Open BhashaBluff opened 10 months ago

BhashaBluff commented 10 months ago

Hie, Thanks for opensourcing this amazing work. Is there any parameter to parallize the model to run on smaller gpus. I was not able to find one in config. As suggested in readme "we should turn on model parallel to train on smaller gpus". Is there any config parameter for it ? Not able to find one.

YuanGongND commented 10 months ago

hi there,

thanks for the question.

1/ what's your GPU setting? for model parallelization, you would need multiple GPUs in a single node.

2/ were you able to run inference? If so, does the result look good? Inference requires less computational resources but basically already implemented model parallelism.

I will add the model parallel training script soon.

-Yuan

BhashaBluff commented 10 months ago

Hey, Thanks for the prompt response. 1.) I was finetuning the model on on V100 station with 4 GPU of 32 GB. I was trying to finetune with device map = "auto" on line 126 of finetune.py in ltu_as. Although it gave a "NotImplementedError: Cannot copy out of meta tensor; no data!"I commented on the device_map line. I started fine-tuning, but it was giving an OOM error.

  1. I am able to make inferences with 2 32GB V100 gpus. The results are not very accurate. However, it is working. wanted to fine-tune the model on the given toy dataset.
YuanGongND commented 10 months ago

Done, please see LTU and LTU-AS. Your resources should be enough to train the model, remember to tune the micro_batch_size to the max number that your GPUs can run.
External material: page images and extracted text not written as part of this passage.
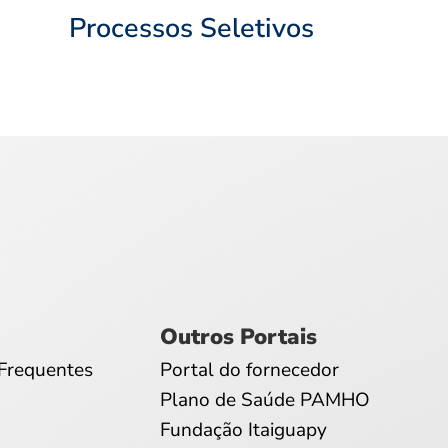
Processos Seletivos
Outros Portais
Frequentes
Portal do fornecedor
Plano de Saúde PAMHO
Fundação Itaiguapy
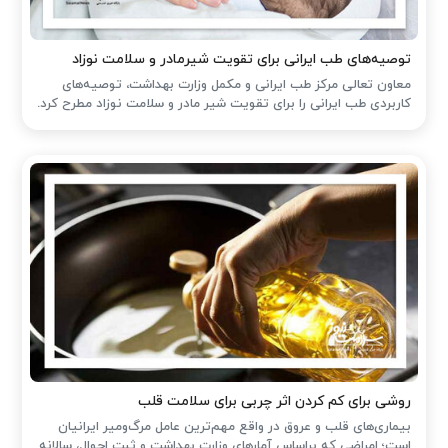
توصیه‌های طب ایرانی برای تقویت شیرمادر و سلامت نوزاد
معاون تعالی مرکز طب ایرانی و مکمل وزارت بهداشت، توصیه‌های
کاربردی طب ایرانی را برای تقویت شیر مادر و سلامت نوزاد مطرح کرد.
روشی برای کم کردن اثر چربی برای سلامت قلب
بیماری‌های قلب و عروق در واقع مهم‌ترین عامل مرگ‌ومیر ایرانیان
است؛ امراضی که براساس آمارهای وزارت بهداشت و ثبت احوال، سالانه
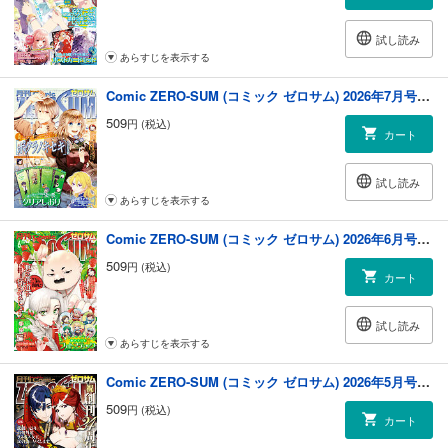
試し読み
あらすじを表示する
Comic ZERO-SUM (コミック ゼロサム) 2026年7月号[雑誌]
509
円 (税込)
カート
試し読み
あらすじを表示する
Comic ZERO-SUM (コミック ゼロサム) 2026年6月号[雑誌]
509
円 (税込)
カート
試し読み
あらすじを表示する
Comic ZERO-SUM (コミック ゼロサム) 2026年5月号[雑誌]
509
円 (税込)
カート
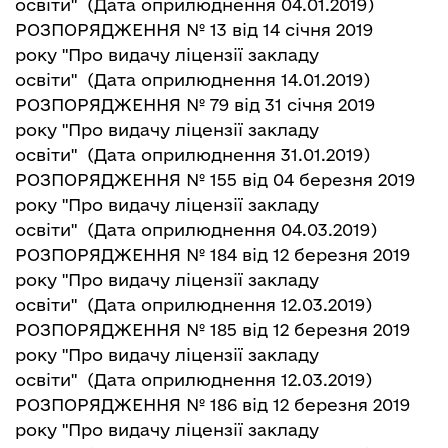
освіти"
(Дата оприлюднення 04.01.2019)
РОЗПОРЯДЖЕННЯ № 13 від 14 січня 2019
року "Про видачу ліцензії закладу
освіти"
(Дата оприлюднення 14.01.2019)
РОЗПОРЯДЖЕННЯ № 79 від 31 січня 2019
року "Про видачу ліцензії закладу
освіти"
(Дата оприлюднення 31.01.2019)
РОЗПОРЯДЖЕННЯ № 155 від 04 березня 2019
року "Про видачу ліцензії закладу
освіти"
(Дата оприлюднення 04.03.2019)
РОЗПОРЯДЖЕННЯ № 184 від 12 березня 2019
року "Про видачу ліцензії закладу
освіти"
(Дата оприлюднення 12.03.2019)
РОЗПОРЯДЖЕННЯ № 185 від 12 березня 2019
року "Про видачу ліцензії закладу
освіти"
(Дата оприлюднення 12.03.2019)
РОЗПОРЯДЖЕННЯ № 186 від 12 березня 2019
року "Про видачу ліцензії закладу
Regarding the performance, if LTU, it should be exactly same with what we described in the paper, if LTU-AS, it might be a mismatch between training and inference GPUs. Also the model only takes input with 16kHz sampling rate and 10-second audio. You can check if your local inference result is similar to our online demo.

-Yuan

rishabh004-ai commented 10 months ago

Hie, Thanks a lot.

YuanGongND commented 10 months ago

You are welcome, please let me know if there's any issue. Remember to set micro_batch_size larger, it can be something 16/32 or even larger.